Empresas CMPC S.A. History
Telephone: (56) (2) 441-2000
Fax: (56) (2) 671-1957
Incorporated: 1920 as Compania Manufacturera de Papeles y Cartones S.A.
Sales: CLP 1.08 trillion ($1.94 billion) (2004)
Stock Exchanges: Bolsa de Comercio de Santiago
Ticker Symbol: CMPC
NAIC: 111421 Nursery and Tree Production; 113110 Timber Tract Operations; 113310 Logging; 321113 Sawmills; 322110 Pulp Mills; 322121 Paper (Except Newsprint) Mills; 322122 Newsprint Mills; 322130 Paperboard Mills; 322211 Corrugated and Solid Fiber Box Manufacturing; 322212 Folding Paperboard Box Manufacturing
- The company that subsequently becomes Empresas CMPC is founded.
- By this point CMPC is providing Chile with almost all of its printing and packaging paper.
- CMPC's general manager, Jorge Alessandri, is elected president of Chile.
1971-73:CMPC loses $30 million while fighting off control by Chile's socialist government.
- CMPC expands greatly by purchasing debt-ridden Industrias Forestales S.A. (Inforsa).
- Empresas CMPC is now Chile's second largest private company.
- The company's holdings include 1.75 million acres of forests in Chile and Argentina.
Empresas CMPC S.A. is one of the largest companies in Chile.

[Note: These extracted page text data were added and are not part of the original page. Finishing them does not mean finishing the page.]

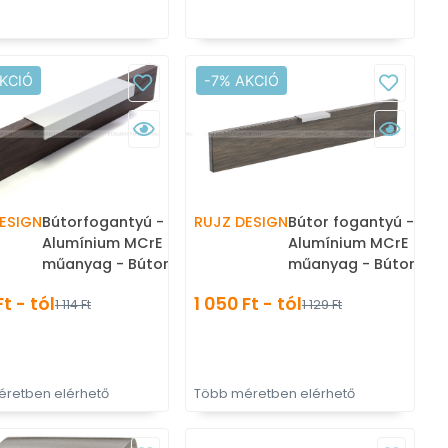
KCIÓ
-7% AKCIÓ
ESIGN
Bútorfogantyú - 606.40 -
RUJZ DESIGN
Bútor fogantyú - 658
Alumínium MCrE - ABS
Alumínium MCrE - AB
műanyag - Bútorajtó élére
műanyag - Bútorajtó 
ültethető fém fogantyú
ültethető fém fogant
Ft - tól
1 050 Ft - tól
1 114 Ft
1 129 Ft
retben elérhető
Több méretben elérhető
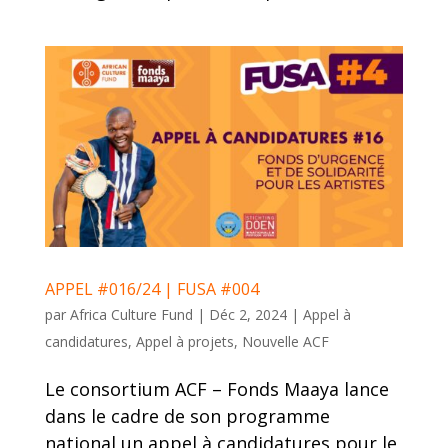
APPEL #016/24 | FUSA #004
par
Africa Culture Fund
|
Déc 2, 2024
|
Appel à
candidatures
,
Appel à projets
,
Nouvelle ACF
Le consortium ACF – Fonds Maaya lance
dans le cadre de son programme
national un appel à candidatures pour le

Engaged in the manufacture, sale, and export of cellulose and a broad variety of paper products, it is second only to Empresa Copec S.A. (the nation's largest private enterprise) in the forest products field. CMPC also holds large forest tracts and plantations of fast-growing pine trees. It is the major holding of the Matte group, one of the wealthiest in Chile.
Chile's Paper Tiger: 1920-58
The son of a businessman, Luis Matte Larrain graduated from the University of Chile in 1915 with a degree in civil engineering. Visits to the Panama Canal and the United States gave him valuable contact with the industrial and entrepreneurial practices of North America. With a brother and three friends, he founded Luis Matte y Cia., which engaged in importing goods, principally fuels and lubricants.

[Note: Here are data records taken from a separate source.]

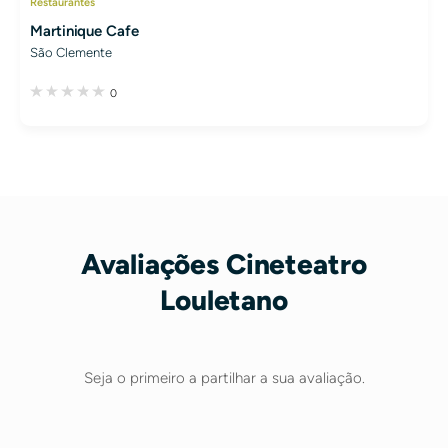
Restaurantes
Martinique Cafe
São Clemente
0
Avaliações Cineteatro
Louletano
Seja o primeiro a partilhar a sua avaliação.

But Matte had something more ambitious in mind--using Chile's bountiful forestry resources to manufacture paper products. Toward the end of 1918 he founded the Comunidad Fabrica de Carton Maipu. In 1920 he and Eduardo Morel Herrera merged this factory with that of German Ebbinghaus, who was operating the La Esperanza paper and cardboard factory in Puente Alto, a community on the outskirts of Santiago, to create Compania Manufacturera de Papeles y Cartones. The company had 44 shareholders and the capacity to produce 2,200 metric tons a year of paper and pasteboard. In 1924 it acquired its only meaningful rival, the Santa Victoria factory, also in Puente Alto.

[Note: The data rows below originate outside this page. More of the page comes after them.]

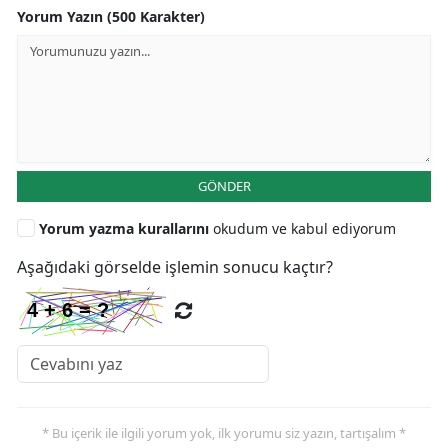
Yorum Yazın (500 Karakter)
GÖNDER
Yorum yazma kurallarını
okudum ve kabul ediyorum
Aşağıdaki görselde işlemin sonucu kaçtır?
* Bu içerik ile ilgili yorum yok, ilk yorumu siz yazın, tartışalım *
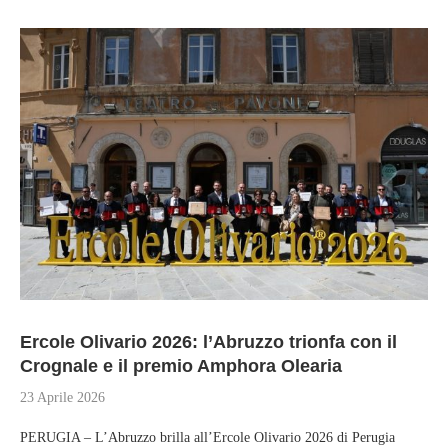
Ercole Olivario 2026: l’Abruzzo trionfa con il
Crognale e il premio Amphora Olearia
23 Aprile 2026
PERUGIA – L’Abruzzo brilla all’Ercole Olivario 2026 di Perugia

Matte, who was general manager but only a minority stockholder, then presided over the construction of a cellulose (wood pulp) plant in Puente Alto and a hydroelectric power plant in Pirque. He acquired, in 1930, the San Miguel de Chillan hacienda and planted 10,000 hectares (almost 25,000 acres) with pine trees. Following a year of testing which Chilean wood might be most suitable, CMPC in 1931 purchased an industrial plant in Argentina capable of producing 9,000 kilos (about 20,000 pounds) a day of wood pulp. A new cellulose factory was constructed in 1932 to replace the original one. Shortly before Matte died in 1936, he acquired new machinery, expanded the hydroelectric plant, and began work on constructing a new wood-pulp plant to make paper for newspapers and magazines.
Following Luis Matte's death, leadership of the enterprise passed, in 1938, to Jorge Alessandri Rodriguez, an engineer who was brother-in-law of Arturo Matte, Luis's brother. He became general manager. Early in World War II, the German occupation of Norway put an end to CMPC's imports of Scandinavian wood pulp, which still accounted for half of its raw material. Cellulose from North America was more expensive. With an eye to increasing CMPC's cellulose supplies from its own resources, Alessandri, in 1940, purchased a tract of land near Concepcion that contained important reserves of radiata pine. In 1942 the company acquired a Valdivia-based paperboard company. At this point CMPC was supplying nearly all of Chile's demand for printing and packaging paper and, to a large extent, also the nation's supply of newsprint. In the 1950s CMPC built a pulp mill at Laja and a newsprint plant at Bio-Bio. This was one of the most significant industrial investments by Chilean capital without state support.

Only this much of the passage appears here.